Funding for northern childcare facilities opens up new job, education opportunities

Aboriginal communities in northern Manitoba have been given $743,000 for the construction of daycare facilities, said a government press release.

According to information provided to the Manitoban by a government spokesperson, the government is aware of the struggles that some families face in northern communities especially when it comes to locating childcare.

The funding is part of the Family Choices initiative that was introduced by Housing Minister, Gord Mackintosh in 2008. It will fund the construction of 160 child-care facilities.
The program is part of Manitoba’s five year agenda for early education and child care.
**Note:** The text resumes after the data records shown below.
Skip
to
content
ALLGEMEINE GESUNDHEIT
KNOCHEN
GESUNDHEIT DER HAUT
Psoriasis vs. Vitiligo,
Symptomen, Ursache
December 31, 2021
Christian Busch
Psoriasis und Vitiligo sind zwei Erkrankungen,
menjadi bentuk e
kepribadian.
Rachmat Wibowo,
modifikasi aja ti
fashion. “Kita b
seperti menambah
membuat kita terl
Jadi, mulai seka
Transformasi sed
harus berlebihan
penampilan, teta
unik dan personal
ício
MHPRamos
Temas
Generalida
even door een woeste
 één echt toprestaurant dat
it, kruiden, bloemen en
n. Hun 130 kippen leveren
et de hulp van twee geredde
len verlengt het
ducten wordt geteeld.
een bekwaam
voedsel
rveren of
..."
Among the goals of the agenda are plans to introduce 6,500 more spaces and build 35 more program sites by the year 2013.

Along with the funding for child-care facilities the provincial government is also investing roughly $60,000 in 13 other northern child-care centers for equipment and renovations.

According to Peter Kulchyski, a professor at the University of Manitoba’s department of native studies and expert in aboriginal cultural politics, this kind of funding is crucial for northern communities.
“Daycare facilities are urgently needed across the aboriginal north, both for preschool children to gain a good foundation for school and for young mothers to be able to access whatever educational possibilities may exist for them locally,” said Kulchyski.
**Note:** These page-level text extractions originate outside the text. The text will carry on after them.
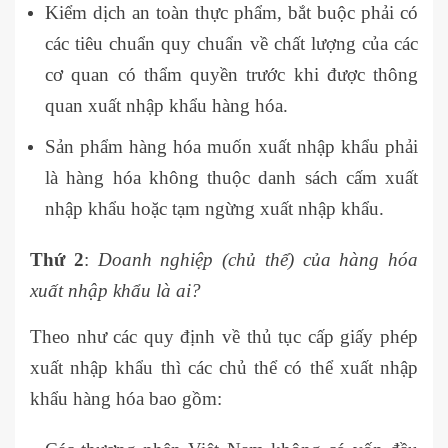
Kiểm dịch an toàn thực phẩm, bắt buộc phải có
các tiêu chuẩn quy chuẩn về chất lượng của các
cơ quan có thẩm quyền trước khi được thông
quan xuất nhập khẩu hàng hóa.
Sản phẩm hàng hóa muốn xuất nhập khẩu phải
là hàng hóa không thuộc danh sách cấm xuất
nhập khẩu hoặc tạm ngừng xuất nhập khẩu.
Thứ 2
:
Doanh nghiệp (chủ thể) của hàng hóa
xuất nhập khẩu là ai?
Theo như các quy định về thủ tục cấp giấy phép
xuất nhập khẩu thì các chủ thể có thể xuất nhập
khẩu hàng hóa bao gồm: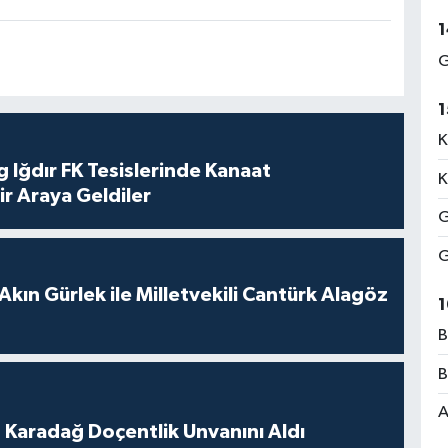
1
G
1
K
 Iğdır FK Tesislerinde Kanaat
K
ir Araya Geldiler
G
G
Akın Gürlek ile Milletvekili Cantürk Alagöz
1
B
B
A
t Karadağ Doçentlik Unvanını Aldı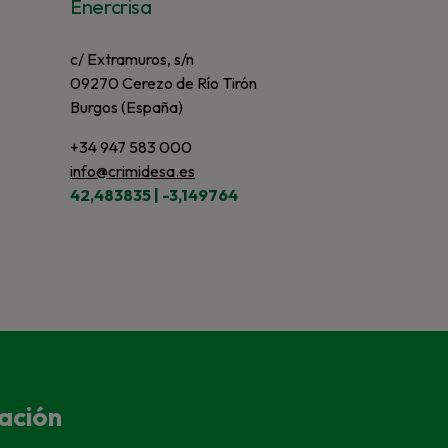
Enercrisa
c/ Extramuros, s/n
09270 Cerezo de Río Tirón
Burgos (España)
+34 947 583 000
info@crimidesa.es
42,483835 | -3,149764
ación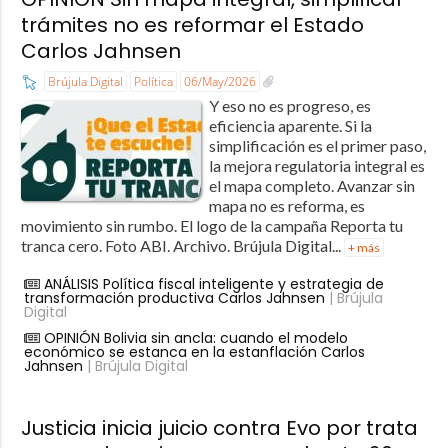
trámites no es reformar el Estado
Carlos Jahnsen
Brújula Digital
Política
06/May/2026
Y eso no es progreso, es
eficiencia aparente. Si la
simplificación es el primer paso,
la mejora regulatoria integral es
el mapa completo. Avanzar sin
mapa no es reforma, es
movimiento sin rumbo. El logo de la campaña Reporta tu
tranca cero. Foto ABI. Archivo. Brújula Digital...
+ más
ANÁLISIS Política fiscal inteligente y estrategia de
transformación productiva Carlos Jahnsen
| Brújula
Digital
OPINIÓN Bolivia sin ancla: cuando el modelo
económico se estanca en la estanflación Carlos
Jahnsen
| Brújula Digital
Justicia inicia juicio contra Evo por trata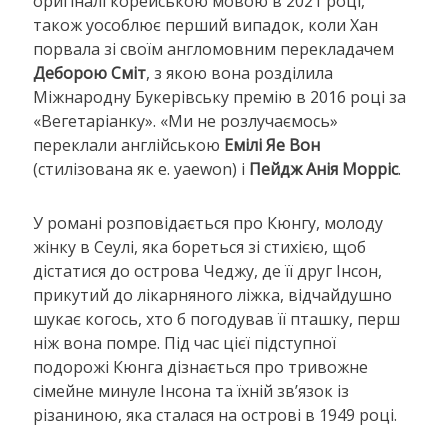
оригіналі корейською мовою в 2021 році,
також уособлює перший випадок, коли Хан
порвала зі своїм англомовним перекладачем
Деборою Сміт
, з якою вона розділила
Міжнародну Букерівську премію в 2016 році за
«Вегетаріанку». «Ми не розлучаємось»
переклали англійською
Емілі Яе Вон
(стилізована як e. yaewon) і
Пейдж Анія Морріс
.
У романі розповідається про Кюнгу, молоду
жінку в Сеулі, яка бореться зі стихією, щоб
дістатися до острова Чеджу, де її друг Інсон,
прикутий до лікарняного ліжка, відчайдушно
шукає когось, хто б погодував її пташку, перш
ніж вона помре. Під час цієї підступної
подорожі Кюнга дізнається про тривожне
сімейне минуле Інсона та їхній зв’язок із
різаниною, яка сталася на острові в 1949 році.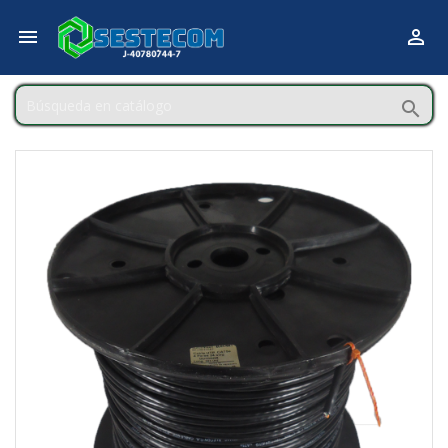


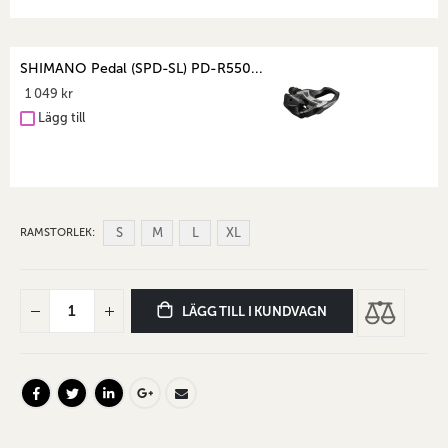
SHIMANO Pedal (SPD-SL) PD-R550...
1 049 kr
Lägg till
S
M
L
XL
RAMSTORLEK
LÄGG TILL I KUNDVAGN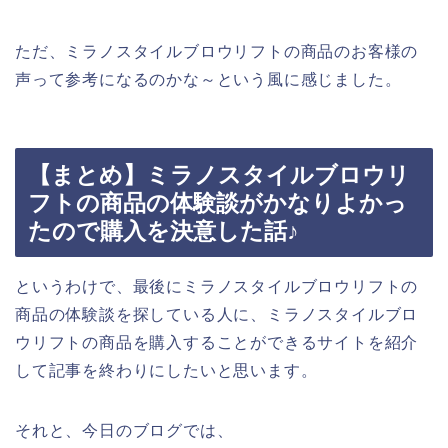
ただ、ミラノスタイルブロウリフトの商品のお客様の
声って参考になるのかな～という風に感じました。
【まとめ】ミラノスタイルブロウリ
フトの商品の体験談がかなりよかっ
たので購入を決意した話♪
というわけで、最後にミラノスタイルブロウリフトの
商品の体験談を探している人に、ミラノスタイルブロ
ウリフトの商品を購入することができるサイトを紹介
して記事を終わりにしたいと思います。
それと、今日のブログでは、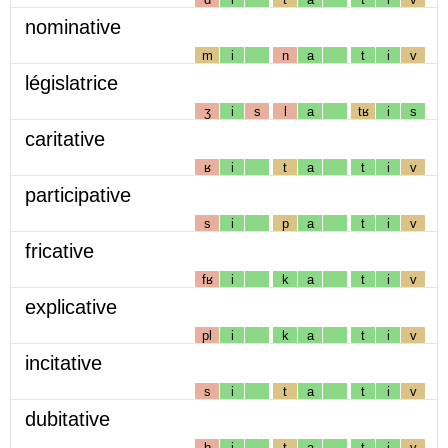
nominative
m
i
n
a
t
i
v
législatrice
ʒ
i
s
l
a
tʁ
i
s
caritative
ʁ
i
t
a
t
i
v
participative
s
i
p
a
t
i
v
fricative
fʁ
i
k
a
t
i
v
explicative
pl
i
k
a
t
i
v
incitative
s
i
t
a
t
i
v
dubitative
b
i
t
a
t
i
v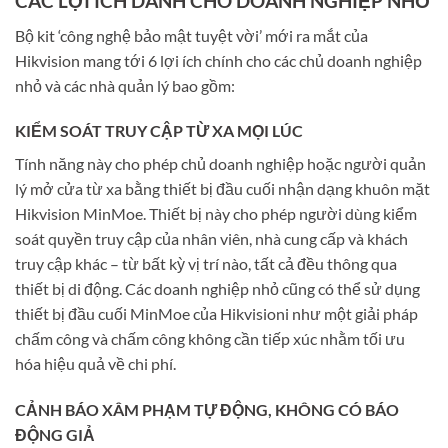
CÁC LỢI ÍCH DÀNH CHO DOANH NGHIỆP NHỎ
Bộ kit ‘công nghệ bảo mật tuyệt vời’ mới ra mắt của
Hikvision mang tới 6 lợi ích chính cho các chủ doanh nghiệp
nhỏ và các nhà quản lý bao gồm:
KIỂM SOÁT TRUY CẬP TỪ XA MỌI LÚC
Tính năng này cho phép chủ doanh nghiệp hoặc người quản
lý mở cửa từ xa bằng thiết bị đầu cuối nhận dạng khuôn mặt
Hikvision MinMoe. Thiết bị này cho phép người dùng kiểm
soát quyền truy cập của nhân viên, nhà cung cấp và khách
truy cập khác – từ bất kỳ vị trí nào, tất cả đều thông qua
thiết bị di động. Các doanh nghiệp nhỏ cũng có thể sử dụng
thiết bị đầu cuối MinMoe của Hikvisioni như một giải pháp
chấm công và chấm công không cần tiếp xúc nhằm tối ưu
hóa hiệu quả về chi phí.
CẢNH BÁO XÂM PHẠM TỰ ĐỘNG, KHÔNG CÓ BÁO
ĐỘNG GIẢ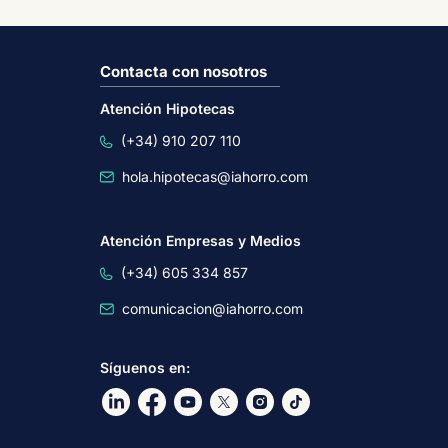
Contacta con nosotros
Atención Hipotecas
(+34) 910 207 110
hola.hipotecas@iahorro.com
Atención Empresas y Medios
(+34) 605 334 857
comunicacion@iahorro.com
Síguenos en:
Ir a nuestro Linkdin
Ir a nuestro Facebook
Ir a nuestro canal de Youtube
Ir a nuestro X
Ir a nuestro Instagram
Ir a nuestro TikTok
Kulschyski said that one of the critical issues is to ensure that there was an aspect of traditional knowledge and culture included in the programs.

While these programs are aimed at younger children, both children and parents will benefit from the opportunities they provide.

“They would allow many of the parents, often single mothers, a chance at education or employment they might otherwise not have,” said Kulchyski.

Premier Greg Selinger, explained in the press release that enriching the life of families in northern Manitoba through better child-care facilities is a main goal of the provincial government.

“We are committed to ensuring that safe, enriching child care is available so parents have the choice to work or pursue the training they need to support their families,” said Selinger.

“In this difficult economic environment, high-quality, affordable child care is critical for many Manitoba families,” he continued.

Cees De Vries, manager of new initiatives and communications for the Manitoba Child Care Program, explained that it’s these kinds of expansion that enable a number of opportunities in employment and education that did not exist previously.

“Child care is always a critical piece of the puzzle and you want to make sure that childcare is in place for folks so they can make those decisions.”

When asked if this was enough, or if there is more that could be done, De Vries replied, “There’s always opportunity. I think we need to assess that when we come to 2013 when we’re looking at the evaluation of how family choices did and the impacts that it had.”

The costs for the programs is paid for through a combination of money from the parents’ pocket and government funding, but subsidies for low income families who can’t afford the program is available as long the parent is employed or working, said De Vries.

“I think the expansion of the child-care system is something that’s really important for Manitoba families. [ . . . ] Across Manitoba and in the north, these investments are going to make a difference for families on an individual level.”